U21-Coach als Favorit: „Ich war in Istanbul“
Mit dem russischen Fußballverband soll es nach „kicker“-Informationen in diesem Sommer Gespräche gegeben haben. Zu einer Zusammenarbeit kam es nicht. Gerüchte, dass sein Engagement in der Türkei nur noch reine Formsache sei, relativierte er am Dienstagabend: „Auf Einladung des türkischen Fußballverbandes war ich zu ersten Gesprächen in Istanbul, es gibt aber noch keine Entscheidung zu vermelden.“
So weit, so gut. Immerhin gehört offenbar auch ein gewisser Andriy Shevchenko zum Kandidatenkreis. Der 44-Jährige führte die Ukrainer bei der EM bis ins Viertelfinale, unterschrieb anschließend aber keinen neuen Vertrag mehr. In der Türkei scheint beim neuen Nationalmannschaftsdirektor Hamit Altintop ganz oben auf der Liste allerdings Kuntz zu stehen. Der ebenfalls gehandelte Gennaro Gattuso, zuletzt in Neapel und Florenz tätig, ist für den langjährigen Bundesliga-Profi (192 Spiele für Schalke, Bayern und Darmstadt) wohl kein Thema.

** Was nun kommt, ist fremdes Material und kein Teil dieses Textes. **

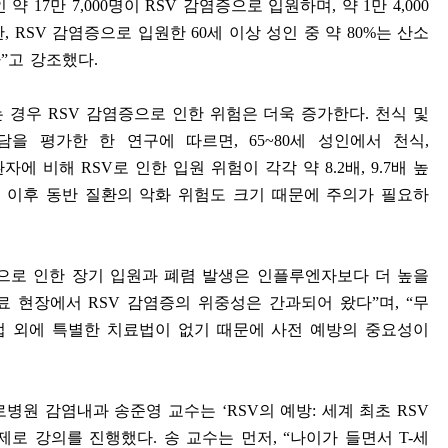
인 약
17
만
7,000
명이
RSV
감염증으로 입원하며
,
약
1
만
4,000
한
, RSV
감염증으로 입원한
60
세 이상 성인 중 약
80%
는 산소
다
”
고 강조했다
.
는 경우
RSV
감염증으로 인한 위험은 더욱 증가한다
.
천식 및
담을 평가한 한 연구에 따르면
, 65~80
세 성인에서 천식
,
환자에 비해
RSV
로 인한 입원 위험이 각각 약
8.2
배
, 9.7
배 높
 이후 동반 질환의 악화 위험도 크기 때문에 주의가 필요하
으로 인한 장기 입원과 폐렴 발생은 인플루엔자보다 더 높을
료 현장에서
RSV
감염증의 위중성은 간과되어 왔다
”
며
, “
무
 외에 특별한 치료법이 없기 때문에 사전 예방의 중요성이
구로병원 감염내과 송준영 교수는
‘RSV
의 예방
:
세계 최초
RSV
제로 강의를 진행했다
.
송 교수는 먼저
, “
나이가 들면서
T-
세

DFB fordert Ablöse für Kuntz
In der WM-Quali-Gruppe G liegt die Türkei hinter den Niederlanden und Norwegen mit Erling Haaland derzeit nur auf Platz drei. Sollte Kuntz erstmals eine A-Nationalmannschaft übernehmen und das türkische Team wirklich zur WM in Katar führen, könnte er dort brisanterweise auf Deutschland und Flick treffen.
Solche sportlichen Aussichten plus die finanziellen Vorteile sprechen für einen Wechsel. Der sichere Job beim DFB und ein Rauswurfszenario in der Türkei wiederum dagegen. Für den Fall, dass sich Kuntz nach Beratungen mit der Familie letztlich für den Schritt in die Türkei entscheidet, sind der DFB und Joti Chatzialexiou, Sportlicher Leiter Nationalmannschaften, längst vorbereitet. „Wir warten noch auf die finale Rückmeldung von Stefan. Erst wenn er mit einem konkreten Wechselwunsch und der Bitte um Freigabe zu uns kommt, folgen die nächsten Schritte.“ Etwa die Verhandlungen um die Ablöse. Aufgrund seiner Erfolge würde der DFB seinen Erfolgstrainer jedenfalls ziehen lassen.
Die Tendenz geht bei Kuntz offenbar in Richtung Abschied. „Ich würde Stefan grundsätzlich zutrauen, eine Nationalmannschaft zu trainieren“, sagte nun Wolfsburgs Manager Jörg Schmadtke in „Bild“. „Warum sollte es bei der Türkei Probleme geben? Er hat dort gespielt und kennt die Mentalität. Ich bin mir sicher, dass er für sich die richtige Entscheidung treffen wird.“ Denn die türkische Nationalmannschaft braucht einen neuen Trainer.